Edward Irving Koch (/kɒtʃ/ KOTCH; December 12, 1924 – February 1, 2013) was an American lawyer, politician, political commentator, movie critic and reality television arbitrator. He served in the United States House of Representatives from 1969 to 1977 and was mayor of New York City from 1978 to 1989.
Koch was a lifelong Democrat who described himself as a "liberal with sanity". The author of an ambitious public housing renewal program in his later years as mayor, he began by cutting spending and taxes and cutting 7,000 employees from the city payroll. As a congressman and after his terms as mayor, Koch was a fervent supporter of Israel. He crossed party lines to endorse Rudy Giuliani for mayor of New York City in 1993, Michael Bloomberg for mayor of New York City in 2001, and George W. Bush for president in 2004.
A popular figure, Koch rode the New York City Subway and stood at street corners greeting passersby with the slogan "How'm I doin'?" A lifelong bachelor with no children, Koch rebuffed speculation about his sexuality and refused to publicly discuss his romantic relationships. After his retirement from politics, he declared that he was heterosexual.
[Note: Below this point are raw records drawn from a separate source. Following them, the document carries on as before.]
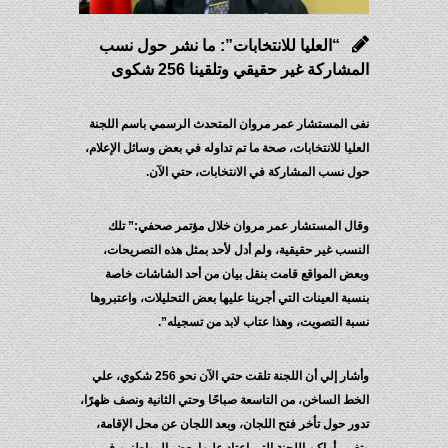
“العليا للانتخابات”: ما نشر حول نسب
المشاركة غير حقيقي وتلقينا 256 شكوى
نفى المستشار عمر مروان المتحدث الرسمي باسم اللجنة
العليا للانتخابات، صحة ما تم تداوله في بعض وسائل الإعلام،
حول نسب المشاركة في الانتخابات، حتي الآن.
وقال المستشار عمر مروان خلال مؤتمر صحفي:” تلك
النسب غير حقيقية، ولم أدل لأحد بمثل هذه التصريحات،
وبعض المواقع قامت بنقل بيان من أحد الشاشات خاصة
بنسبة العينات التي أجرينا عليها بعض التحليلات، واعتبروها
نسبة التصويت، وهذا عتاب لابد من تسجيله”.
وأشار إلي أن اللجنة تلقت حتي الآن نحو 256 شكوي، علي
الخط الساخن، من التاسعة صباحًا وحتي الثانية ونصف ظهرًا،
تدور حول تأخر فتح اللجان، وبعد اللجان عن محل الإقامة،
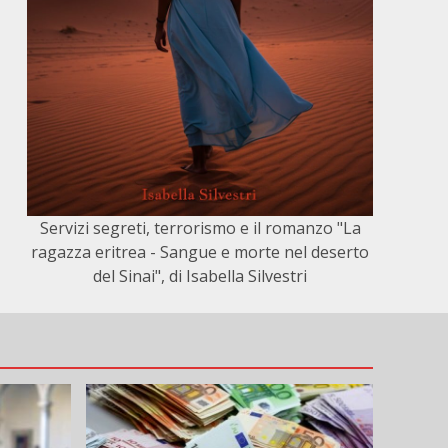
Servizi segreti, terrorismo e il romanzo "La
ragazza eritrea - Sangue e morte nel deserto
del Sinai", di Isabella Silvestri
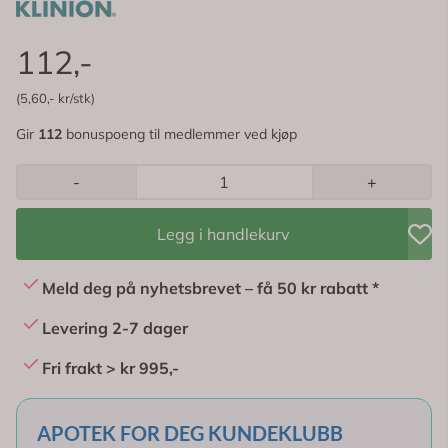
112,-
(5,60,- kr/stk)
Gir
112
bonuspoeng til medlemmer ved kjøp
-
+
Legg i handlekurv
Meld deg på nyhetsbrevet – få 50 kr rabatt *
Levering 2-7 dager
Fri frakt > kr 995,-
APOTEK FOR DEG KUNDEKLUBB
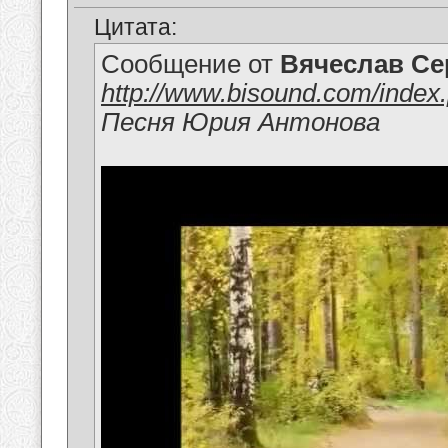
Цитата:
Сообщение от
Вячеслав Се
http://www.bisound.com/inde
Песня Юрия Антонова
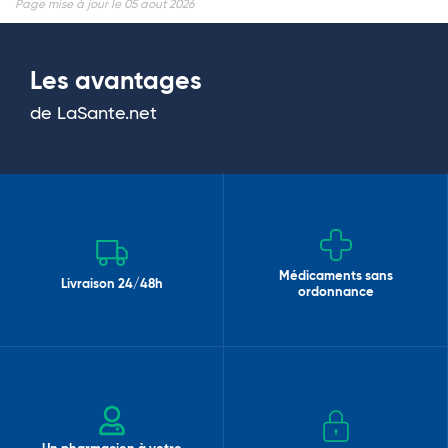
Page mise à jour le 05 aout 2026
Les avantages
de LaSante.net
Médicaments sans
Livraison 24/48h
ordonnance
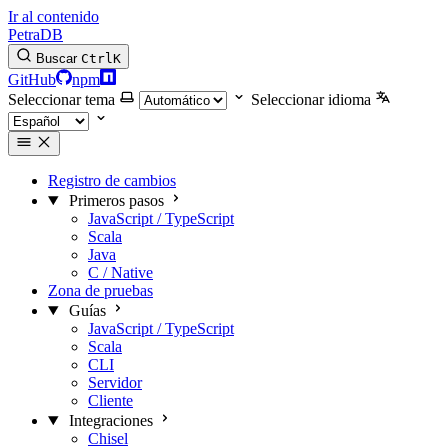
Ir al contenido
PetraDB
Buscar
Ctrl
K
GitHub
npm
Seleccionar tema
Seleccionar idioma
Registro de cambios
Primeros pasos
JavaScript / TypeScript
Scala
Java
C / Native
Zona de pruebas
Guías
JavaScript / TypeScript
Scala
CLI
Servidor
Cliente
Integraciones
Chisel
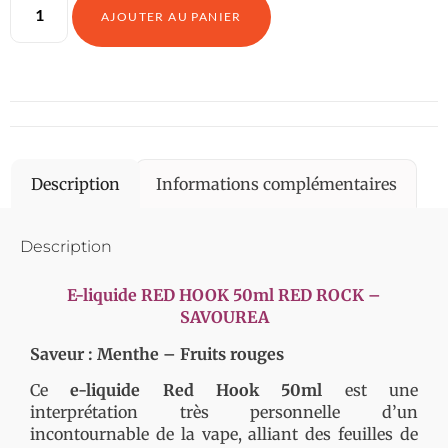
AJOUTER AU PANIER
Description
Informations complémentaires
Description
E-liquide RED HOOK 50ml RED ROCK –
SAVOUREA
Saveur : Menthe – Fruits rouges
Ce
e-liquide Red Hook
50ml
est une
interprétation très personnelle d’un
incontournable de la vape, alliant des feuilles de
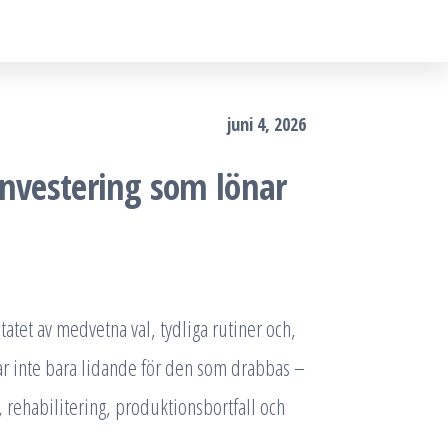
juni 4, 2026
investering som lönar
ltatet av medvetna val, tydliga rutiner och,
tar inte bara lidande för den som drabbas –
, rehabilitering, produktionsbortfall och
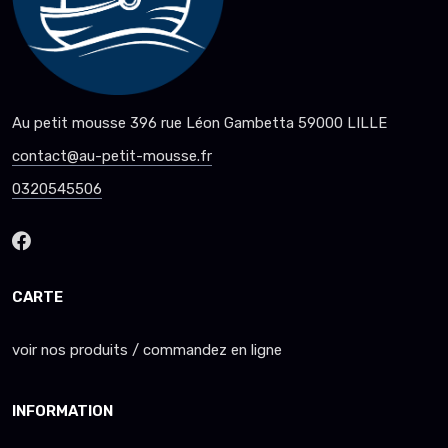
Au petit mousse 396 rue Léon Gambetta 59000 LILLE
contact@au-petit-mousse.fr
0320545506
CARTE
voir nos produits / commandez en ligne
INFORMATION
Koch was first elected mayor of New York City in 1977, and he won reelection in 1981 with 75% of the vote. He was the first New York City mayor to win endorsement on both the Democratic and Republican party tickets. In 1985, Koch was elected to a third term with 78% of the vote. His third term was fraught with scandal regarding political associates (although the scandal never touched him personally) and with racial tensions, including the murder of Yusuf Hawkins a month before the 1989 mayoral primary. In a close race, Koch lost the 1989 Democratic primary to his successor, David Dinkins.